Saved entries:
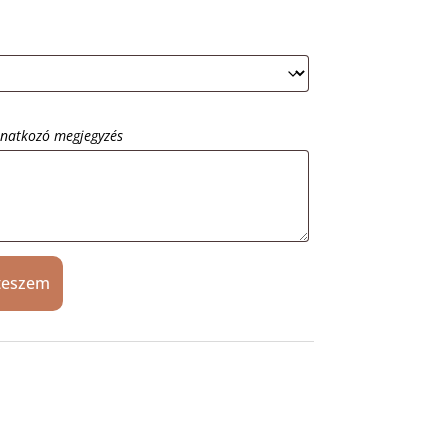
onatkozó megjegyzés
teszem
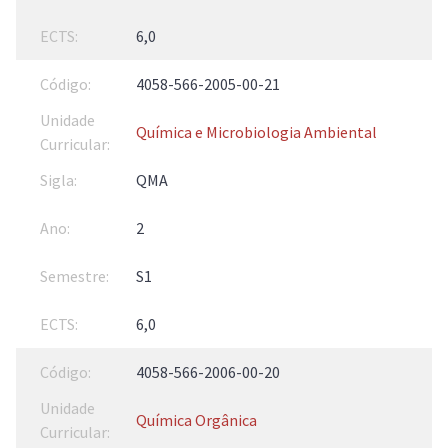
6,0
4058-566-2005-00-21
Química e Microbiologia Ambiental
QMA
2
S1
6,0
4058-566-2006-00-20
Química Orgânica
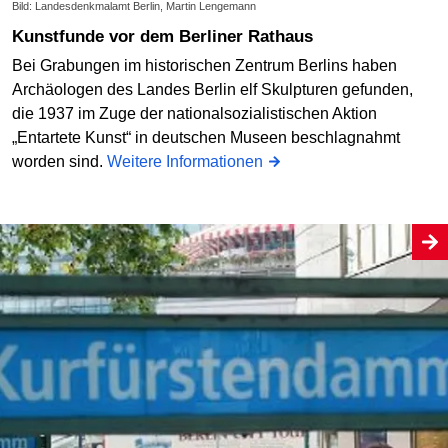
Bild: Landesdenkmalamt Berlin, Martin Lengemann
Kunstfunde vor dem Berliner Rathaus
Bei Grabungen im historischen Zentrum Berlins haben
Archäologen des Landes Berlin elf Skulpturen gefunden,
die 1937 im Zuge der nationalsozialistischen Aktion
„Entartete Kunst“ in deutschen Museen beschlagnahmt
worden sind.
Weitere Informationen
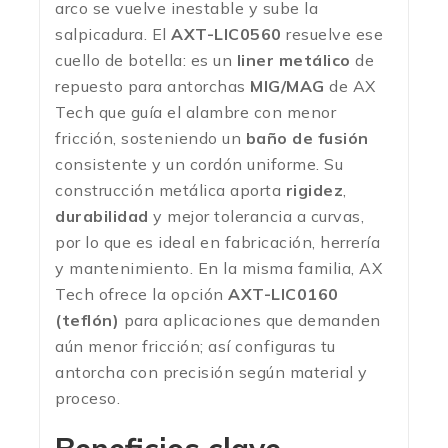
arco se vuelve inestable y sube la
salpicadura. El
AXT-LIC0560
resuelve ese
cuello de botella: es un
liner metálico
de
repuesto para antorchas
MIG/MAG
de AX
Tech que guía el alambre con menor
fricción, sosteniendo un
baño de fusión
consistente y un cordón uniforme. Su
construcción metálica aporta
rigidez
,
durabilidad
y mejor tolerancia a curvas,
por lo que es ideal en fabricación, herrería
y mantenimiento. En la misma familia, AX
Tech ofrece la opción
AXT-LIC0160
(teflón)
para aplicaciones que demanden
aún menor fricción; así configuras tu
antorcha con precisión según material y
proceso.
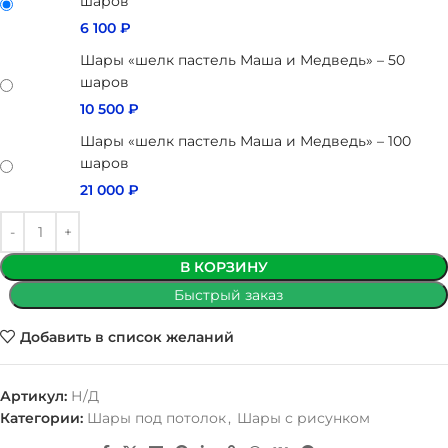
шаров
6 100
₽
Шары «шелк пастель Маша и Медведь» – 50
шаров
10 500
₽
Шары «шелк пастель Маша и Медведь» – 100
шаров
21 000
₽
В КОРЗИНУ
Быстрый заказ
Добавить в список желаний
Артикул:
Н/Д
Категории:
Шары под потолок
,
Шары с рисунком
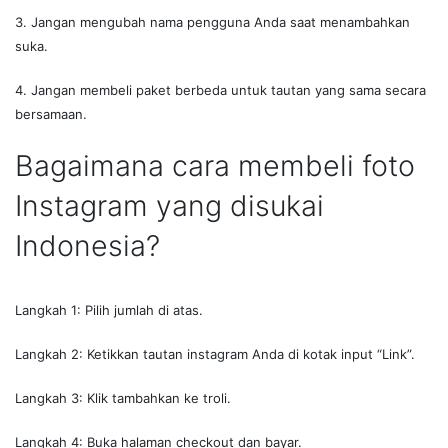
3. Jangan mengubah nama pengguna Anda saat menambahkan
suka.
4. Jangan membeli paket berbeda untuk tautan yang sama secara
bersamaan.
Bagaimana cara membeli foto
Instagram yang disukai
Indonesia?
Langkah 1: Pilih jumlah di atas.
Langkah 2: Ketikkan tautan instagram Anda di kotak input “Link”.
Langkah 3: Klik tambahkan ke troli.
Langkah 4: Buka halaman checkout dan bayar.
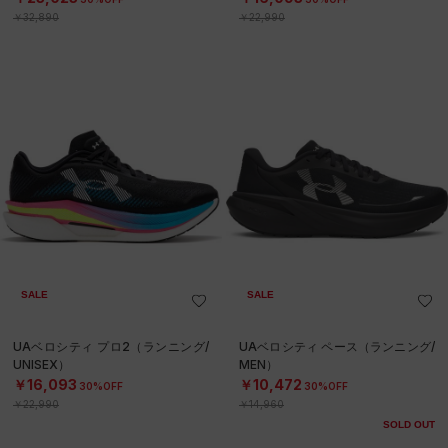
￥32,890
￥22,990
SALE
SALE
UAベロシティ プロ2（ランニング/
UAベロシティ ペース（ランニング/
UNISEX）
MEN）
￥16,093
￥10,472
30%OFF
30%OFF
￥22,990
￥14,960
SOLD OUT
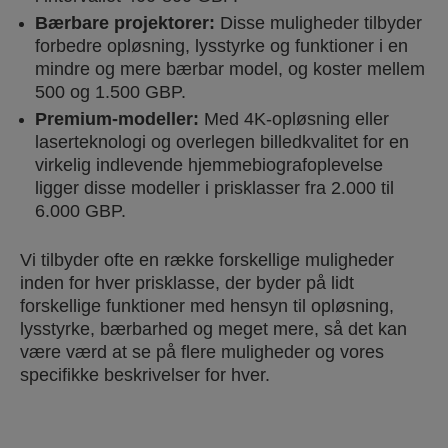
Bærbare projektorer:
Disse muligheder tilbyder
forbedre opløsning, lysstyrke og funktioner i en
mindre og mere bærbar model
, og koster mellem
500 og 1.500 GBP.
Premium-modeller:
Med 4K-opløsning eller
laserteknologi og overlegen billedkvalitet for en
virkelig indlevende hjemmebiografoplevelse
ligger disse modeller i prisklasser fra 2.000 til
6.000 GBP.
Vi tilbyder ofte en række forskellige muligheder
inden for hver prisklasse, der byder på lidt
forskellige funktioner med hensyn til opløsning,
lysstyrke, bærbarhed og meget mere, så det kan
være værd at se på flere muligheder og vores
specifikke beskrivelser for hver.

### WORK INSTRUCTIONS:
Filter the lines above so that only those with the string "mere" remain, then copy them.

### RESULT FOR THIS TASK:
mindre og mere bærbar model
lysstyrke, bærbarhed og meget mere, så det kan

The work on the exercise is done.